Raese defeated a crowded field of Republicans and becomes part of the GOP quest to dismantle the Democratic Senate majority as high unemployment and the slow economic recovery take a toll on their political prospects this fall.
In Louisiana, scandal-tainted Republican U.S. Sen. David Vitter easily beat two little-known challengers and will meet Democratic Rep. Charlie Melancon, who won his party's primary, in November.
Vitter survived a 2007 prostitution scandal after he admitted an unspecified "serious sin" after his phone number appeared in the records of a Washington prostitution ring. He has also shrugged off fresh questions about his judgment in allowing an aide to remain on his staff for more than two years after a violent attack on a woman police identified as his ex-girlfriend.
With little competition from his own party, he and Melancon have already engaged in attacks.
"There is a clear choice in this election, and as we educate voters about my positive plans for putting Louisiana first and contrast it with David Vitter's hostility toward women, veterans and Louisiana families, I know we'll win," Melancon said.
Vitter said in a statement that Melancon was too liberal.
"Louisiana voters will get to choose between the current Obama policies of endless bailouts, failed stimulus, massive debt, and government-dominated health care, represented by Charlie Melancon, or the common sense conservative alternatives I've been advocating," he said.
The primary in West Virginia was hastily called after Byrd, a 92-year-old Democrat elected to a record ninth term in 2006, died June 28.
Manchin won his seventh-straight statewide campaign. He enjoys high approval ratings and was seen as a comforter-in-chief to victims' families following the Upper Big Branch mine explosion, which killed 29 workers in April, and the Sago mine disaster in 2006.
"I'm running for the U.S. Senate to represent all the people," said Manchin, 63. "It's going to be a sprint now and we're prepared."
Manchin's support from coal and utility industries - which have provided more than a quarter of the $1.2 million he has raised since declaring his candidacy last month - may help him overcome national GOP attempts to paint him as a liberal who will side with President Barack Obama's administration.

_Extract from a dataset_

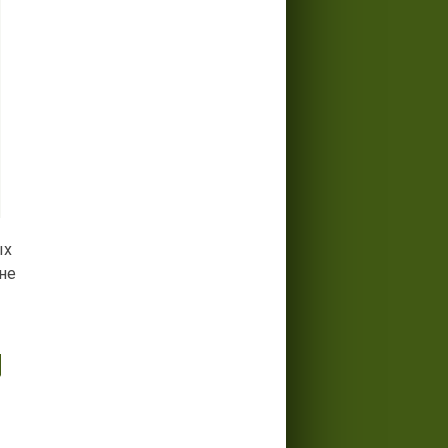
ых
 не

Obama lost West Virginia in 2008, and his energy and environmental policies are deemed anti-coal in the nation's second-largest coal producing state. Democrats desperately need to hold the Senate seat in West Virginia, a state that Republican nominee John McCain won handily with 56 percent of the vote.
The 60-year-old Raese, who lost to Byrd in 2006, has been pumping money into a television and radio ad campaign to bolster his name recognition.
Raese owns a steel fabricating business, a limestone company and is part owner of a statewide radio network and Morgantown newspaper. He spent at least a half-million dollars of his own money into his latest campaign.
Mountain Party candidate Jesse Johnson is also vying for the seat in November.